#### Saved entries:
-=-=-=-=-

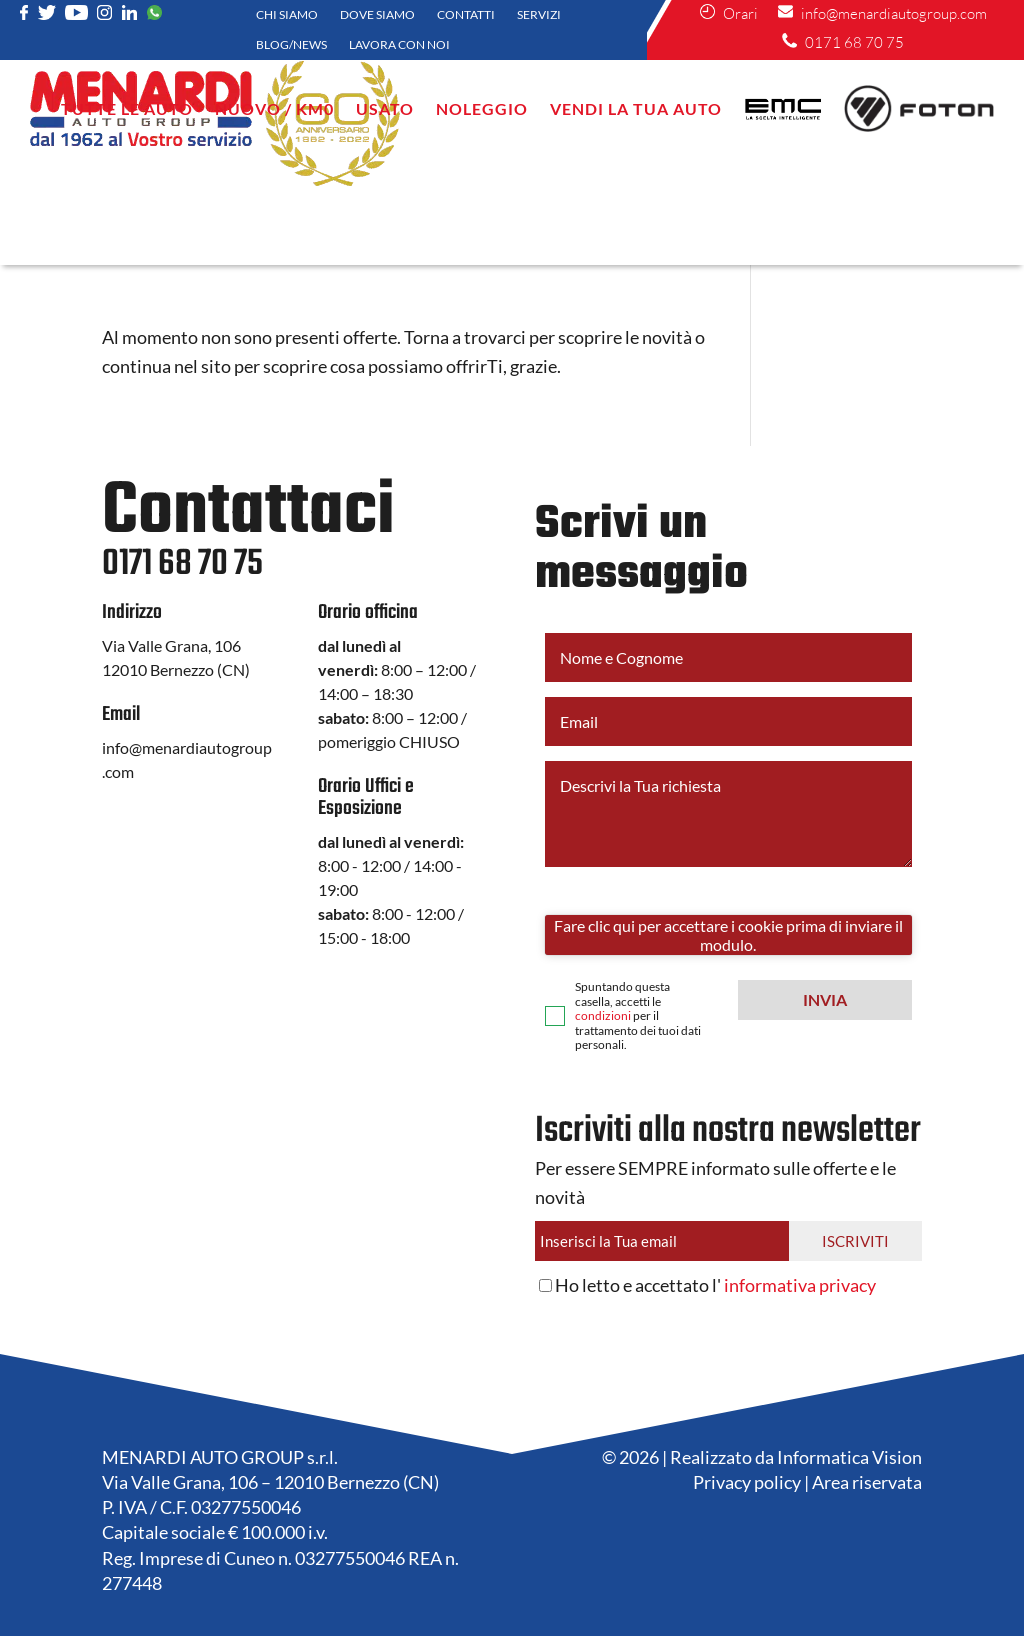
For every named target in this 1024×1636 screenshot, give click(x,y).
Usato (385, 108)
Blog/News (291, 45)
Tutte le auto (127, 108)
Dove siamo (377, 15)
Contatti (466, 15)
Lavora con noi (399, 45)
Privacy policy (747, 1482)
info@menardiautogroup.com (882, 13)
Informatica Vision (849, 1457)
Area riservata (867, 1482)
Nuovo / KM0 (274, 108)
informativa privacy (800, 1285)
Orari (729, 13)
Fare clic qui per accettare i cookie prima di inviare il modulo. (728, 935)
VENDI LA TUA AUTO (636, 108)
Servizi (539, 15)
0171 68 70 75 (843, 42)
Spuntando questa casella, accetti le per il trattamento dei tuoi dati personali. (638, 1016)
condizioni (603, 1015)
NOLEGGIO (482, 108)
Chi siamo (287, 15)
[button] (825, 1000)
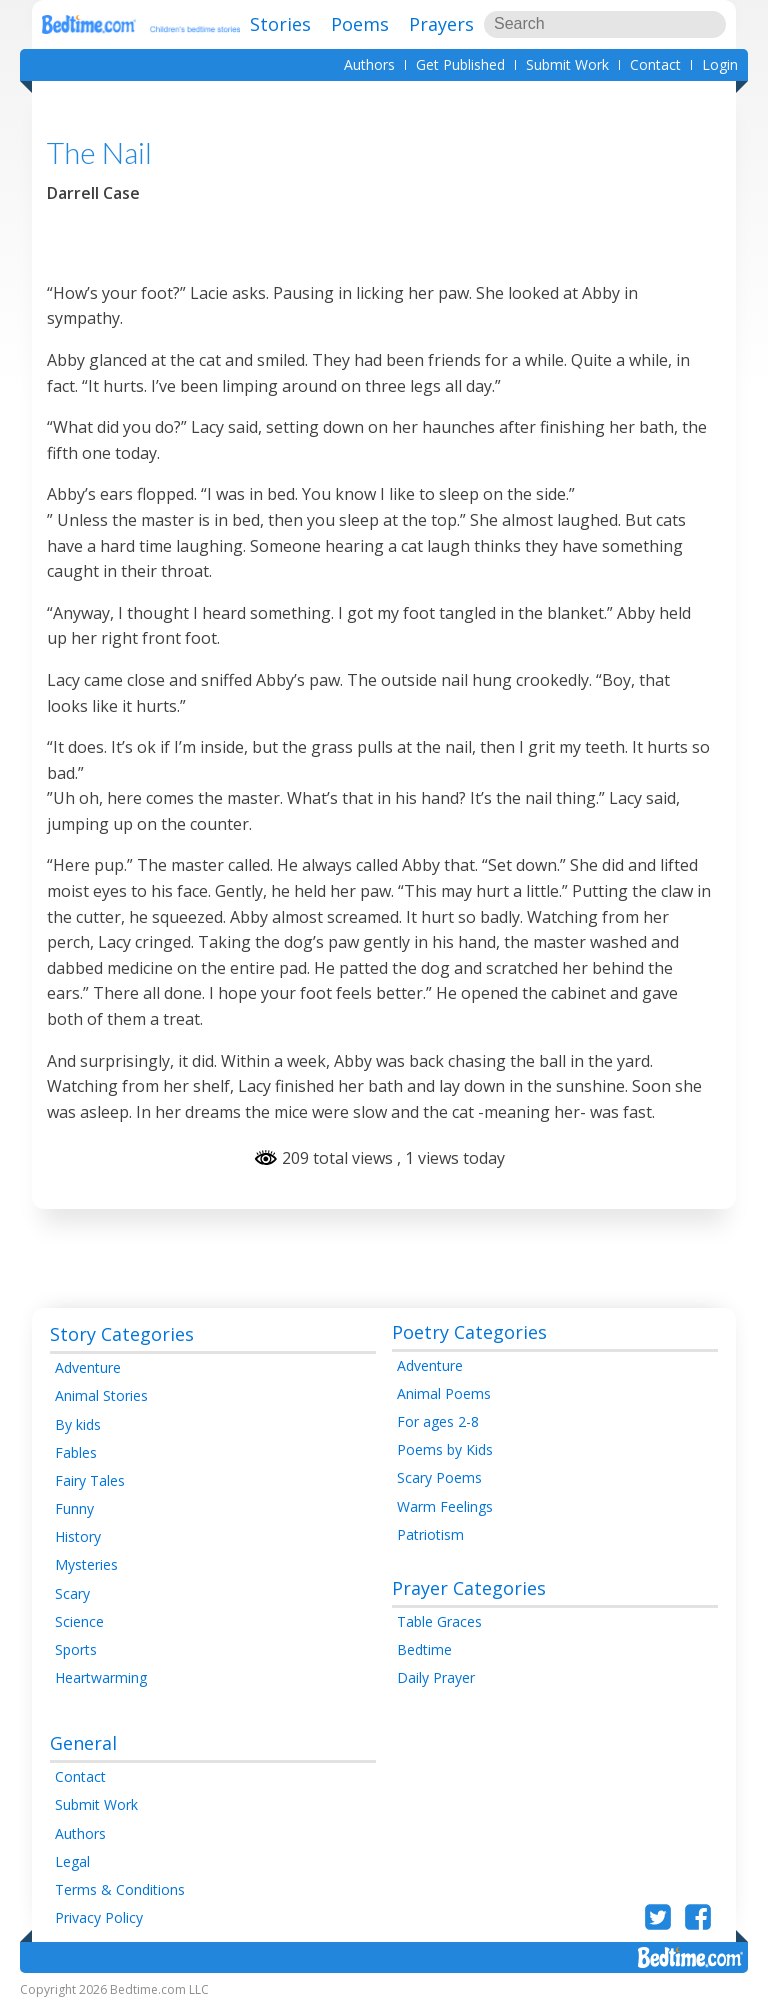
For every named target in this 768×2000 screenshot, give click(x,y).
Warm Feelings (445, 1506)
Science (79, 1621)
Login (720, 64)
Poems (360, 24)
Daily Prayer (436, 1677)
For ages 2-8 (438, 1421)
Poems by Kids (445, 1449)
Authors (369, 64)
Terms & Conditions (120, 1889)
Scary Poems (439, 1477)
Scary (72, 1593)
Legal (72, 1861)
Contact (655, 64)
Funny (74, 1508)
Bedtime (424, 1649)
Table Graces (439, 1621)
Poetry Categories (469, 1332)
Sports (76, 1649)
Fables (76, 1452)
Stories (280, 24)
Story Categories (122, 1334)
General (83, 1743)
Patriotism (430, 1534)
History (78, 1536)
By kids (78, 1424)
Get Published (460, 64)
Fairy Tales (90, 1480)
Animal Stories (101, 1395)
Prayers (441, 24)
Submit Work (567, 64)
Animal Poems (444, 1393)
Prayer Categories (469, 1588)
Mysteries (86, 1564)
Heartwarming (101, 1677)
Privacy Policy (99, 1917)
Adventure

-=-=-=-=-

#### Required action:
Every line above should be retyped exactly; the pictures do not belong in the copy.

#### Task output:
For every named target in this 1024×1636 screenshot, give click(x,y).
Usato (385, 108)
Blog/News (291, 45)
Tutte le auto (127, 108)
Dove siamo (377, 15)
Contatti (466, 15)
Lavora con noi (399, 45)
Privacy policy (747, 1482)
info@menardiautogroup.com (882, 13)
Informatica Vision (849, 1457)
Area riservata (867, 1482)
Nuovo / KM0 (274, 108)
informativa privacy (800, 1285)
Orari (729, 13)
Fare clic qui per accettare i cookie prima di inviare il modulo. (728, 935)
VENDI LA TUA AUTO (636, 108)
Servizi (539, 15)
0171 68 70 75 (843, 42)
Spuntando questa casella, accetti le per il trattamento dei tuoi dati personali. (638, 1016)
condizioni (603, 1015)
NOLEGGIO (482, 108)
Chi siamo (287, 15)
[button] (825, 1000)
For every named target in this 768×2000 screenshot, give click(x,y).
Warm Feelings (445, 1506)
Science (79, 1621)
Login (720, 64)
Poems (360, 24)
Daily Prayer (436, 1677)
For ages 2-8 (438, 1421)
Poems by Kids (445, 1449)
Authors (369, 64)
Terms & Conditions (120, 1889)
Scary Poems (439, 1477)
Scary (72, 1593)
Legal (72, 1861)
Contact (655, 64)
Funny (74, 1508)
Bedtime (424, 1649)
Table Graces (439, 1621)
Poetry Categories (469, 1332)
Sports (76, 1649)
Fables (76, 1452)
Stories (280, 24)
Story Categories (122, 1334)
General (83, 1743)
Patriotism (430, 1534)
History (78, 1536)
By kids (78, 1424)
Get Published (460, 64)
Fairy Tales (90, 1480)
Animal Stories (101, 1395)
Prayers (441, 24)
Submit Work (567, 64)
Animal Poems (444, 1393)
Prayer Categories (469, 1588)
Mysteries (86, 1564)
Heartwarming (101, 1677)
Privacy Policy (99, 1917)
Adventure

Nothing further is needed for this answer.